Types of Unsecured Debt Offered to Individual and Business Borrowers
The term unsecured debt refers to a loan offered by a financial institution and not backed by collateral. If the borrower is unable to keep up with payments, the bank has to file a lawsuit to get the money back. Financial establishments face a higher risk when the loan is not backed by some asset. For this reason, they offer shorter terms of repayment and higher interest rates.

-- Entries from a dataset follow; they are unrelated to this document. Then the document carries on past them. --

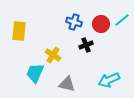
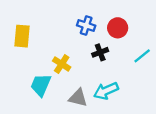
cyan line: (122, 20) -> (142, 56), moved
cyan arrow: (109, 80) -> (106, 91), moved

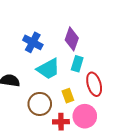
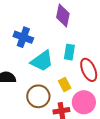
purple diamond: (72, 39) -> (63, 15), moved

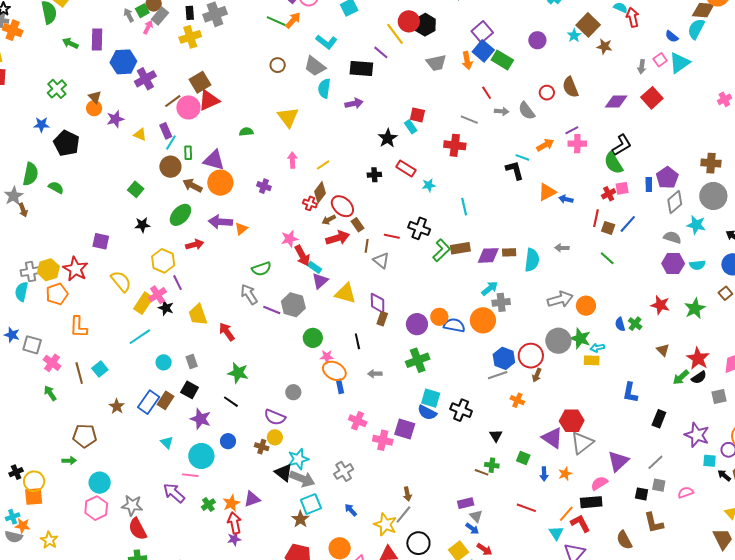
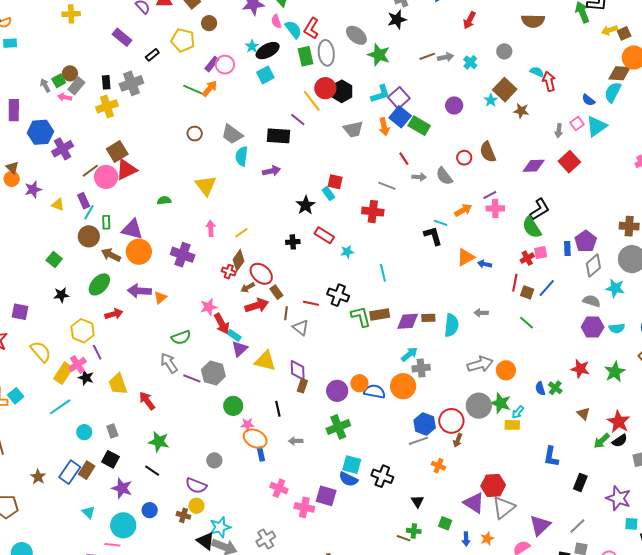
pink arrow: (148, 27) -> (65, 97), turned -104
cyan L-shape: (326, 42) -> (380, 94), moved, turned -55
purple cross: (264, 186) -> (183, 255), size x1.6
green L-shape: (441, 250) -> (361, 317), turned -60
cyan arrow: (597, 348) -> (518, 412), turned -40
cyan square: (100, 369) -> (16, 396), moved

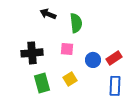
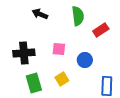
green semicircle: (76, 23) -> (78, 16), moved
red rectangle: (114, 58) -> (101, 30), moved

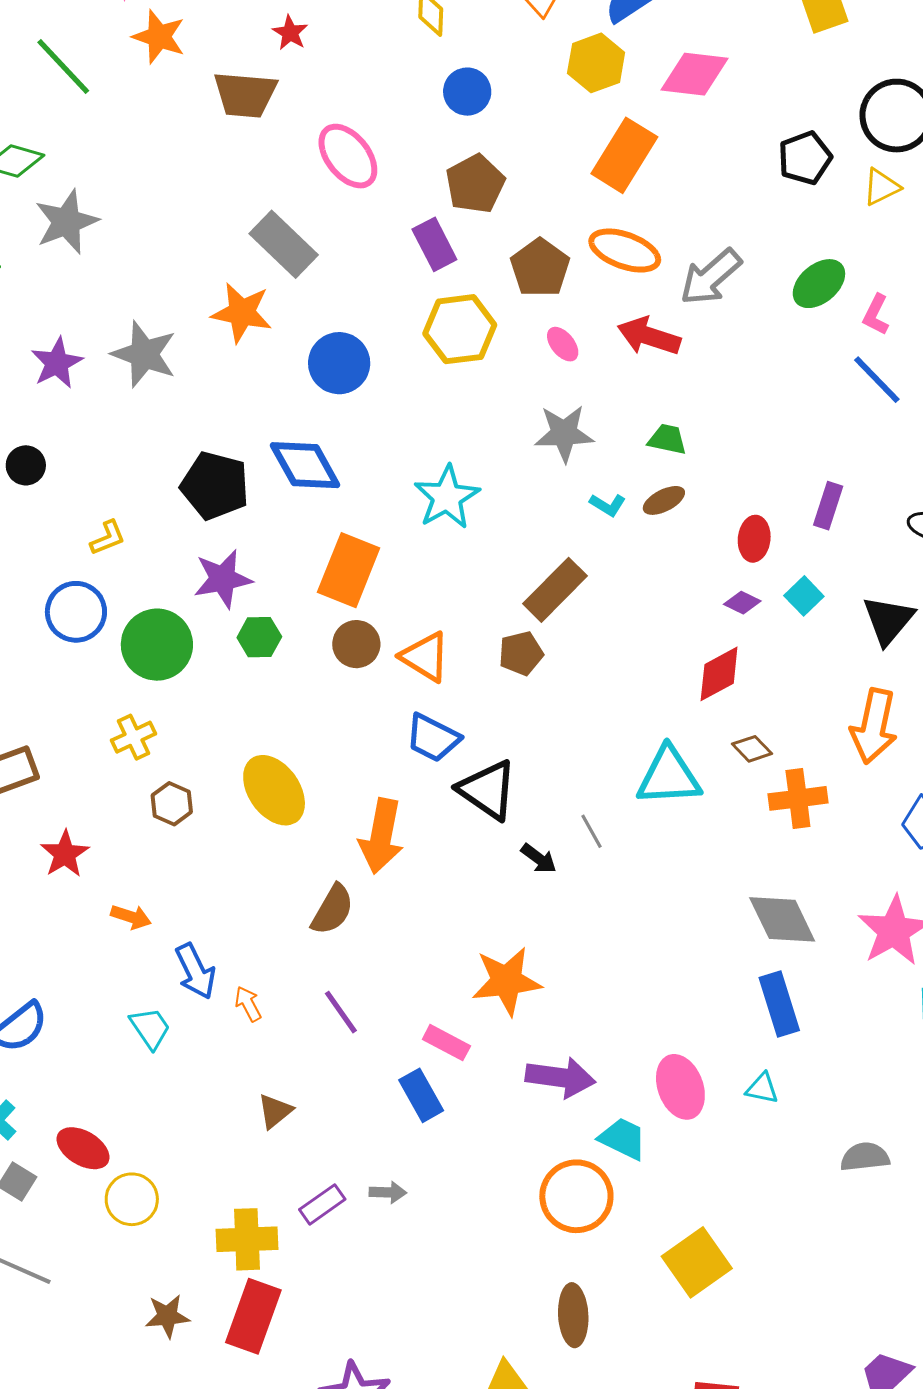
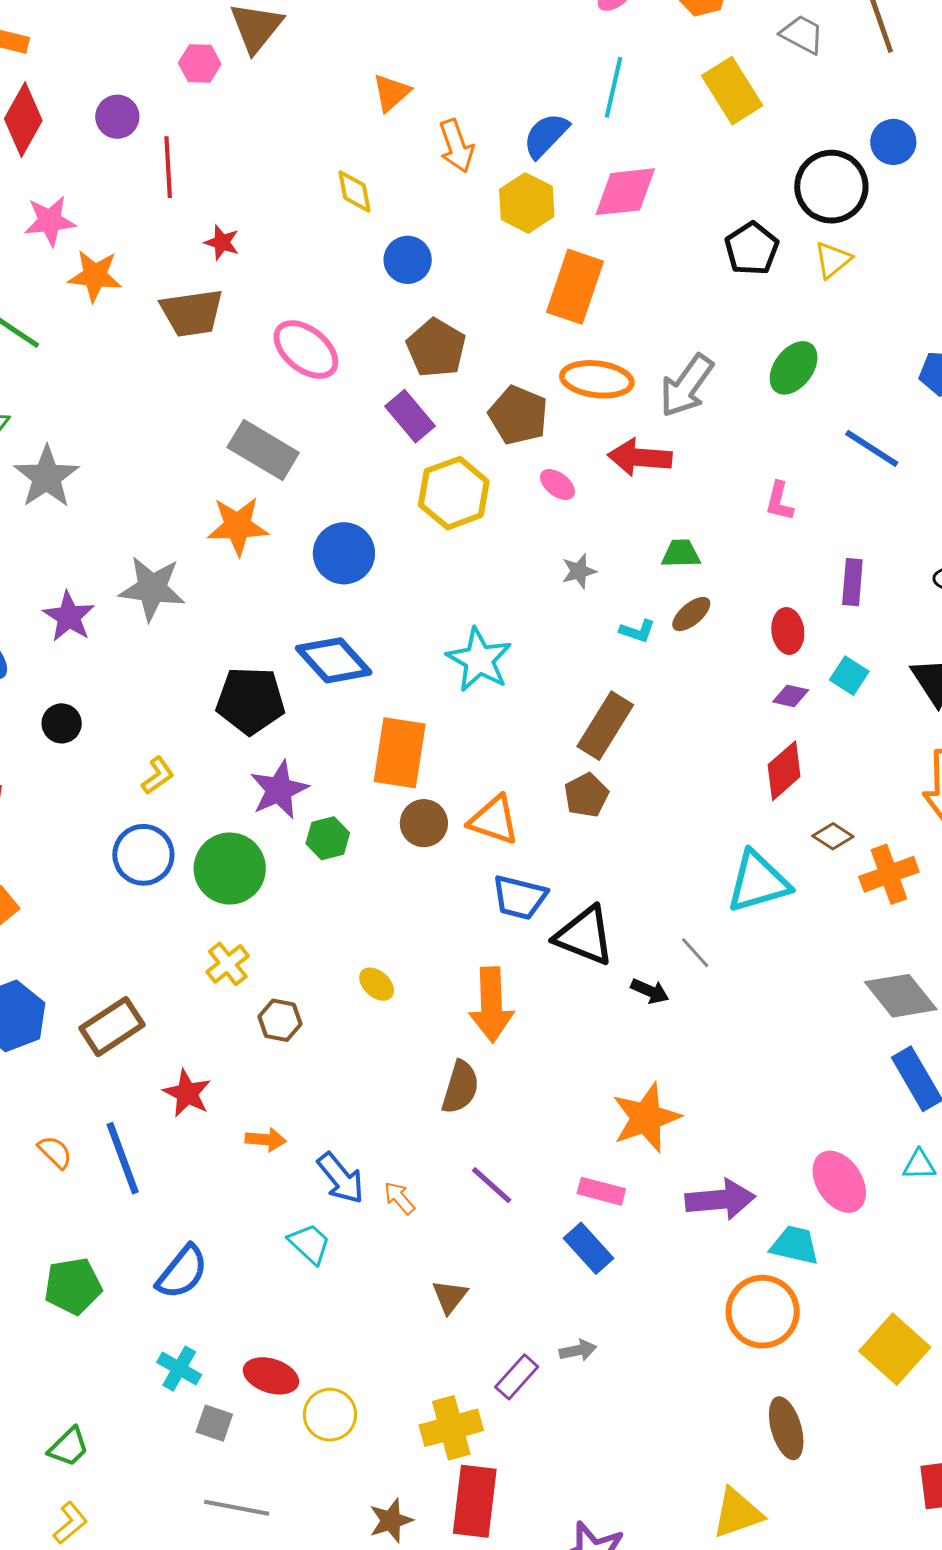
pink L-shape: (876, 315) -> (779, 501), moved
gray star: (564, 433) -> (579, 571), size x0.6
yellow ellipse: (274, 790) -> (377, 984), size x0.5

There are different types of unsecured debt, including utility and medical bills, credit cards, car financing, and student loans. Other types include legal bills, tax debt, department store and gas cards, and collections. Medical bills are debt incurred for dental work, lab work, hospital stays, and emergency room visits. People who have insurance only pay for services that the insurer doesn’t cover. Both children and adults can accrue debt, but it is guardians or parents of minors who are held responsible for repayment. Legal debt refers to an outstanding balance that is owed for legal services or problems.
Student Loans
A student loan is money for tuition and college expenses. It is different from other types of assistance such as scholarships and grants. The latter are forms of financial aid that is not to be paid back. The government also offers student loans to individuals who are pursuing a post-secondary degree. Canada Student Loans offers assistance in Canada while in the U.S., students can apply for Federal Perkins, Stafford, and Plus Loans. With this type of financial assistance, borrowers start making payments after graduation.
While interest rates are generally lower, they vary considerably from one lender to another. There are different options for repayment. Some banks offer interest-only student loans meaning that the borrower makes interest payments only while in school. Other financial institutions provide no-payment loans. The student’s credit history and payment record are factors that financial institutions take into account when offering financing.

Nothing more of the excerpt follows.